À Montpellier, les fachos sont de sortie... sous l’œil bienveillant de la police

Monsieur le préfet de l'Hérault ne peut guère se réclamer du mot « liberté », lui qui nous interdit de manifester publiquement nos opinions1. On n'irait pas non plus le ranger dans la catégorie « fraternité », lui qui a laissé sa police se déchaîner de manière fort peu fraternelle contre les manifestantEs le 16 mai à Montpellier. Il aurait sans doute aimé pouvoir être pris pour un défenseur de l'« égalité », puisqu'il avait pris soin d'interdire la manifestation d’extrême droite organisée dimanche par la Ligue du Midi à Montpellier, comme il avait interdit celle de la veille organisée dans la lignée des mobilisations Gilets jaunes et retraites.

Mais voilà. Chassez le naturel… 

« Une étonnante tolérance de la part des policiers »

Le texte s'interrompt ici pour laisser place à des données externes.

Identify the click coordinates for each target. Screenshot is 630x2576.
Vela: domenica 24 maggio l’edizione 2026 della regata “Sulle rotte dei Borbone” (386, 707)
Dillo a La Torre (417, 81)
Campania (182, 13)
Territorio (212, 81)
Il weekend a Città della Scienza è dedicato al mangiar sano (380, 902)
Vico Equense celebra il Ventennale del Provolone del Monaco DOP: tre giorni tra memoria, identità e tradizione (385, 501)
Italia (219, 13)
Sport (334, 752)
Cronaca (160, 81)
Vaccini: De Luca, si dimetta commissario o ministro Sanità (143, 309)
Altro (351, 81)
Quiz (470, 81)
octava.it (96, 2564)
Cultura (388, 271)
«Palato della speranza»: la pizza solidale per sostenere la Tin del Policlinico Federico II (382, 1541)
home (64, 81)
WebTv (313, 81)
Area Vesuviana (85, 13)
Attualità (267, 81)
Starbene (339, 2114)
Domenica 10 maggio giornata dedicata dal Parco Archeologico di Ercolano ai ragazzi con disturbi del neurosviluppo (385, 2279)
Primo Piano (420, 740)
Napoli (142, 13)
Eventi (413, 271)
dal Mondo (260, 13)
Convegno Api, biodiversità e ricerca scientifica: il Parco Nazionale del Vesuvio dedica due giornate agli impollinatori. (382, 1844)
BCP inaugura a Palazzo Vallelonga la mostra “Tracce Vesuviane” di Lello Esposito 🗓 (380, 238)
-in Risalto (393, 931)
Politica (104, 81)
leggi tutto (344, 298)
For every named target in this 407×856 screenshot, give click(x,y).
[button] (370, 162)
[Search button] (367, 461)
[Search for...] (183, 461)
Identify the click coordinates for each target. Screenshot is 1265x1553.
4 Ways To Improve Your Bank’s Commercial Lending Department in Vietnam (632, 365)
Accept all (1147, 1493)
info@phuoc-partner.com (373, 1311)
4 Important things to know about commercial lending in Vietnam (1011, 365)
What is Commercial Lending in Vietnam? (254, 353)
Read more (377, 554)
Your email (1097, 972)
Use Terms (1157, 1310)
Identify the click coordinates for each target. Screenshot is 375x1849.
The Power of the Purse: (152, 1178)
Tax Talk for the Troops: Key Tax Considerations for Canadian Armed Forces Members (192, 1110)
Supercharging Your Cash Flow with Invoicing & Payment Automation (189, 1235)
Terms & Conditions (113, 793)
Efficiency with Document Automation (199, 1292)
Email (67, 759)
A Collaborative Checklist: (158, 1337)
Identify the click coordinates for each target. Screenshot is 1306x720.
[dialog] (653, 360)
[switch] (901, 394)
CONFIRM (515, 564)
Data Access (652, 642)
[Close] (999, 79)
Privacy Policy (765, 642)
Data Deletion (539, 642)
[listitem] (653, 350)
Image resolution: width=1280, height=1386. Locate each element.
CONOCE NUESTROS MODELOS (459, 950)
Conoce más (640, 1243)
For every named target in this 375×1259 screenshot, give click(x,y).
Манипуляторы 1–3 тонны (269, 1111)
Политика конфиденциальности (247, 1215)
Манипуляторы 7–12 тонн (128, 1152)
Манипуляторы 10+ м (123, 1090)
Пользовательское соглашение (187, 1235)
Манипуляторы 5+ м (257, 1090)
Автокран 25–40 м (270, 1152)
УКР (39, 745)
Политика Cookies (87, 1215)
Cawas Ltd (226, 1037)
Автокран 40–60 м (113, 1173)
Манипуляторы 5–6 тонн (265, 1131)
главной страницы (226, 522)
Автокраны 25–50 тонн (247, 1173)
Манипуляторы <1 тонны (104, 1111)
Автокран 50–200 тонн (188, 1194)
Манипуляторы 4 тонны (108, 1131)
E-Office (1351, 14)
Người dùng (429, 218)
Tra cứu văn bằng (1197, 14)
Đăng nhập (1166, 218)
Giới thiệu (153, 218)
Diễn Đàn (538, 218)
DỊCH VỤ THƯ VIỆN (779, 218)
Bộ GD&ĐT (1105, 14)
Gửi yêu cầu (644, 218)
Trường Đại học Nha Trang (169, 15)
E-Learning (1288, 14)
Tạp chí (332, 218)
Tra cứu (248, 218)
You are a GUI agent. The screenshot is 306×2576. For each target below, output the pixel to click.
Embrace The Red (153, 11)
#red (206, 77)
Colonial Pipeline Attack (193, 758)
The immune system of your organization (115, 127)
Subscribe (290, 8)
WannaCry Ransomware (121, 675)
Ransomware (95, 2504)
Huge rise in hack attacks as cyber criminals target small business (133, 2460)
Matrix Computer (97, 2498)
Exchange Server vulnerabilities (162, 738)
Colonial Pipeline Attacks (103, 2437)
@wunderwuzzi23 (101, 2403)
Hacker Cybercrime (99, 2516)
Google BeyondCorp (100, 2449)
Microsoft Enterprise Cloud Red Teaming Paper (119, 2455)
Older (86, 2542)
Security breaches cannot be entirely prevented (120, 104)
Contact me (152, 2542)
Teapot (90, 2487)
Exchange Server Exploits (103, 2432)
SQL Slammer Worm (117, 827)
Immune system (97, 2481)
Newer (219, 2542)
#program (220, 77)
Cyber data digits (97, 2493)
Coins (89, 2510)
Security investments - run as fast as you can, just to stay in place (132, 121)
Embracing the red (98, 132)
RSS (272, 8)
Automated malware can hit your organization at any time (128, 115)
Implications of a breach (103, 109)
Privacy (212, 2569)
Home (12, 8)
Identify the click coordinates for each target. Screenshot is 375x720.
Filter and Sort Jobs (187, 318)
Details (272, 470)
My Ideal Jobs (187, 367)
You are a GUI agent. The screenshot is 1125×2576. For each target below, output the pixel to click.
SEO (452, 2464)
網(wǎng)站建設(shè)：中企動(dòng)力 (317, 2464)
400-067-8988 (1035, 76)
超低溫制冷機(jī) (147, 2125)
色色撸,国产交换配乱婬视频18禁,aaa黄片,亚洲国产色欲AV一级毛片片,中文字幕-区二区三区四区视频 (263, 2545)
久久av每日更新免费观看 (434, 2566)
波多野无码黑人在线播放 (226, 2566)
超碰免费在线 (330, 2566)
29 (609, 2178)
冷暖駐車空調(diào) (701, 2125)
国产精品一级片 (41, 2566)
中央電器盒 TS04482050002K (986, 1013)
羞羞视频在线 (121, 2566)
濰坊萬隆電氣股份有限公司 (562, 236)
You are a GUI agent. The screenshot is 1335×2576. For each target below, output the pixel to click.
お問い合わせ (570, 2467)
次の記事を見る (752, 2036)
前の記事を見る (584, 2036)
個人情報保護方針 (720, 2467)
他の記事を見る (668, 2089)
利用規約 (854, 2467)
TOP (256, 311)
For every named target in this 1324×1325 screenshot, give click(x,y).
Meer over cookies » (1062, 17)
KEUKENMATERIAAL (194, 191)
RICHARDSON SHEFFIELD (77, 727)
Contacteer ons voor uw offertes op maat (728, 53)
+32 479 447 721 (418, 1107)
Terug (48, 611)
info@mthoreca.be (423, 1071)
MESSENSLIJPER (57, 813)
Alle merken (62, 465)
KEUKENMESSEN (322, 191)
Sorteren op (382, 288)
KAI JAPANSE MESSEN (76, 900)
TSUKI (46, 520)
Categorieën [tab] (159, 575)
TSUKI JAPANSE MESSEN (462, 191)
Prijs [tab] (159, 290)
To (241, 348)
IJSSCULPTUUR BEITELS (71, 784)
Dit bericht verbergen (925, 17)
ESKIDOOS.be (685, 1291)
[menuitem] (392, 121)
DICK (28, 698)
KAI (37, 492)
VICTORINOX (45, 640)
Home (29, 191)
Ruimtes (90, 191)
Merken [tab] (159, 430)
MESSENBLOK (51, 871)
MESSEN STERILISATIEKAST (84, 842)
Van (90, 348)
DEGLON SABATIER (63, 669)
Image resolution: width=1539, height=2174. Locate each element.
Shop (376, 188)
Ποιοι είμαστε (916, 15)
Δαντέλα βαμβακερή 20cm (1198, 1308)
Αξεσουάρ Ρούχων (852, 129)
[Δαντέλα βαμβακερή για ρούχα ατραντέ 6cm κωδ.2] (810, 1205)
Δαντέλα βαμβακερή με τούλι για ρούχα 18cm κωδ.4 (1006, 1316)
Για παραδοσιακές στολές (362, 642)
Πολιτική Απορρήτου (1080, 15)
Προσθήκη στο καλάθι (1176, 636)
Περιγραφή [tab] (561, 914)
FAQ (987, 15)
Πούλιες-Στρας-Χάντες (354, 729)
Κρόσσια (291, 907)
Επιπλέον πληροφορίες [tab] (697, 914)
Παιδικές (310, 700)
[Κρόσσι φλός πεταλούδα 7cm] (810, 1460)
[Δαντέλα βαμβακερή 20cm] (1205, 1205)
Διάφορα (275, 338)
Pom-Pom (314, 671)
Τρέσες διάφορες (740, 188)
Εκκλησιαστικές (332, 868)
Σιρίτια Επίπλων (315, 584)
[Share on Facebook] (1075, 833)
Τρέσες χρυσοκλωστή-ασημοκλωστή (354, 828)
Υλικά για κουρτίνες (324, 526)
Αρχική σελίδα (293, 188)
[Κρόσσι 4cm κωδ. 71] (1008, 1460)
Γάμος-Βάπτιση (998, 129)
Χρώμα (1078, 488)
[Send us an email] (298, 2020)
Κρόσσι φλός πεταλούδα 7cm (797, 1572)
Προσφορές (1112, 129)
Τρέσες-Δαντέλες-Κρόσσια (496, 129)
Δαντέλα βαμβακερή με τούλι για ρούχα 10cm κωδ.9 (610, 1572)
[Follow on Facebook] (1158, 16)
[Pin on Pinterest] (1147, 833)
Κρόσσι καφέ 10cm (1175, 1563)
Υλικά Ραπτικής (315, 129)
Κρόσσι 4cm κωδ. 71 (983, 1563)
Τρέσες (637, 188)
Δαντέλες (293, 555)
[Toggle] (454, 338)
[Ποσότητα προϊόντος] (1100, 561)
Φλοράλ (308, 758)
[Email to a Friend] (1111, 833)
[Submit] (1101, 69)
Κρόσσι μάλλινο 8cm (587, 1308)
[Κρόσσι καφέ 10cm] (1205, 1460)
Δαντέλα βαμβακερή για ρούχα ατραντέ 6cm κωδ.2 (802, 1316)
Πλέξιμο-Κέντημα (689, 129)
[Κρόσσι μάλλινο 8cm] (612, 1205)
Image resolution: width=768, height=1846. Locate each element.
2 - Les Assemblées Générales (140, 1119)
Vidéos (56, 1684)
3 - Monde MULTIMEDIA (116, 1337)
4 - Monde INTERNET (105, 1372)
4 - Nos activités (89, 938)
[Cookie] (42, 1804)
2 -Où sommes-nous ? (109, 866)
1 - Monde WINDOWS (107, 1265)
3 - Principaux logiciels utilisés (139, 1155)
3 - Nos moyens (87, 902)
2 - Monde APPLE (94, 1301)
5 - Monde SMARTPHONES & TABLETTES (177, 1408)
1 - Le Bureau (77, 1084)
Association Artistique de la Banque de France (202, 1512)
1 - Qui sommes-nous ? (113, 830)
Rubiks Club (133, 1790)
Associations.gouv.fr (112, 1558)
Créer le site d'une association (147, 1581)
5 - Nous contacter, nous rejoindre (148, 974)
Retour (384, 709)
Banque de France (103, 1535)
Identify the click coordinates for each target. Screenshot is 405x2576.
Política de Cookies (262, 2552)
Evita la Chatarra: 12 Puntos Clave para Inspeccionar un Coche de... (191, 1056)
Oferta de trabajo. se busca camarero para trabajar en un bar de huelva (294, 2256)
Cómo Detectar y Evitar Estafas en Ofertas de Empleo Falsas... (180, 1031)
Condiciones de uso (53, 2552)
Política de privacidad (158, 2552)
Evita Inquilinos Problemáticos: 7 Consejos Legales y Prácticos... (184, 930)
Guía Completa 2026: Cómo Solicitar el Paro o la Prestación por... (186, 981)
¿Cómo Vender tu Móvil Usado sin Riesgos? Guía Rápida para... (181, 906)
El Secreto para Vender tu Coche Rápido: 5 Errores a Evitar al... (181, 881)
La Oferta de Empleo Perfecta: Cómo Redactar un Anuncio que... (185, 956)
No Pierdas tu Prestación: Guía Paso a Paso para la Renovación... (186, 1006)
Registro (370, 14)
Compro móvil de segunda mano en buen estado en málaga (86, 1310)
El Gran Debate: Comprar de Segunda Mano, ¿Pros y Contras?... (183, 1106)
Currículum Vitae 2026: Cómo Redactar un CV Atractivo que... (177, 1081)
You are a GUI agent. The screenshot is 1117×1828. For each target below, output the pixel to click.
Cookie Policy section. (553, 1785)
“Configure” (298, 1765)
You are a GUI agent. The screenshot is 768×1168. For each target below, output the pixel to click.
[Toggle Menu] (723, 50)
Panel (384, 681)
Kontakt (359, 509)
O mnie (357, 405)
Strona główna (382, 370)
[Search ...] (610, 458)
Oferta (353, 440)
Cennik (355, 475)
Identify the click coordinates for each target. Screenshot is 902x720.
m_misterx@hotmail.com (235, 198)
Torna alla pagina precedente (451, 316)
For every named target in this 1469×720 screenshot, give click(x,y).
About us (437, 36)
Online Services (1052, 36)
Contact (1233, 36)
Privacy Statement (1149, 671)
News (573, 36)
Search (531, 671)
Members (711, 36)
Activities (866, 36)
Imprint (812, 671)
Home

C’est France Bleu qui raconte : « La police a-t-elle laissé faire les militants de la Ligue du Midi dimanche 17 mai à Montpellier ? Manifestation pourtant interdite par le préfet. Le rassemblement a bel et bien eu lieu, sous les yeux des forces de l'ordre, et alors que la journaliste Ysis Percq a été empêchée de faire son métier.
La polémique enfle sur l’encadrement policier des deux manifestations interdites le week-end dernier à Montpellier. Samedi 16 mai, une centaine de gilets jaunes ont bravé l’interdiction pour se rassembler sur la Comédie entourés par un très important dispositif policier. Bilan : 25 verbalisations et sept personnes interpellées.
Le lendemain, dimanche c’est la Ligue du Midi qui avait prévu de rendre un hommage à Jeanne d’Arc devant sa statue. Rassemblement d’extrême droite au cours duquel la journaliste de l’AFP Ysis Percq (également chroniqueuse éco sur France Bleu Hérault) a été intimidée et volée. La manifestation a bien eu lieu et elle a bénéficié d’une étonnante tolérance de la part des policiers présents. »2

« À douze contre un, une bagarre a éclaté »

Non contents d'avoir agressé et menacé une journaliste, lui avoir volé son portable, les nervis de ce groupuscule fascisant ont aussi voulu s'en prendre à un journaliste militant du journal le Poing. Voici ce que raconte ce dernier :

« Le dimanche 17 mai 2020, en début d’après-midi dans le centre-ville de Montpellier, je flânais seul dans la rue, sans même savoir que l’ "hommage à Jeanne d’Arc" allait finalement se tenir, et j’ai entendu une bande d’une douzaine de personnes crier "Panetier". Sans les connaître, j’ai compris à leur accoutrement qu’il s’agissait de militants d’extrême droite. À douze contre un, une bagarre a éclaté. Pour des raisons que j’ignore, ils ont pris la fuite. Quelques minutes plus tard, ils ont brisé la porte vitrée du local associatif du Barricade. Je ne souffre d’aucune blessure sérieuse. »3

L'attitude bienveillante des forces de l'ordre à l'égard de cette extrême droite violente et agressive n'est certes pas une nouveauté. Mise en parallèle avec la répression contre les mouvements sociaux, elle met en évidence la peur qu'éprouve le pouvoir face à nos mobilisations. 

Finalement, les « défenseurs de la république » qui nous gouvernent ne voient pas d'un mauvais œil l'existence de ce genre de groupes à l'idéologie réactionnaire, nationaliste, raciste, sexiste et homophobe.